Task inputs:

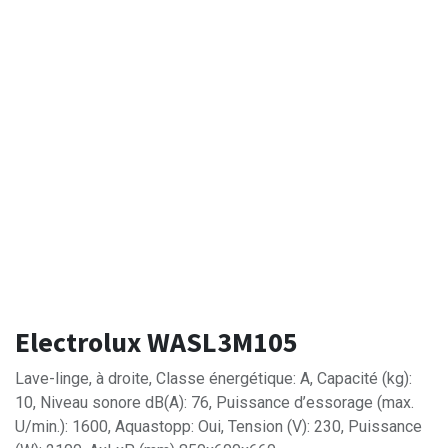
Electrolux WASL3M105
Lave-linge, à droite, Classe énergétique: A, Capacité (kg):
10, Niveau sonore dB(A): 76, Puissance d’essorage (max.
U/min.): 1600, Aquastopp: Oui, Tension (V): 230, Puissance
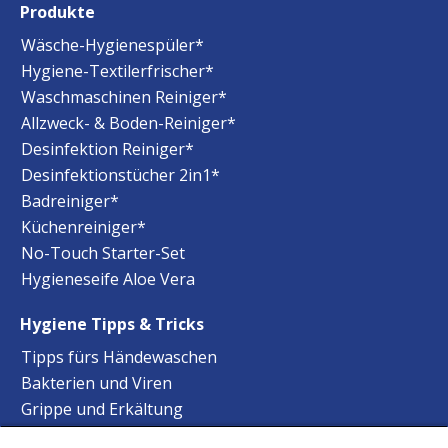
Produkte
Wäsche-Hygienespüler*
Hygiene-Textilerfrischer*
Waschmaschinen Reiniger*
Allzweck- & Boden-Reiniger*
Desinfektion Reiniger*
Desinfektionstücher 2in1*
Badreiniger*
Küchenreiniger*
No-Touch Starter-Set
Hygieneseife Aloe Vera
Hygiene Tipps & Tricks
Tipps fürs Händewaschen
Bakterien und Viren
Grippe und Erkältung
Staphylokokken Hygiene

What you are asked to do: Exact copies of the lines from the one with "Hygieneseife Aloe Vera" through the final line of the listing should be returned, and no other lines.

Answer area:
Hygieneseife Aloe Vera
Hygiene Tipps & Tricks
Tipps fürs Händewaschen
Bakterien und Viren
Grippe und Erkältung
Staphylokokken Hygiene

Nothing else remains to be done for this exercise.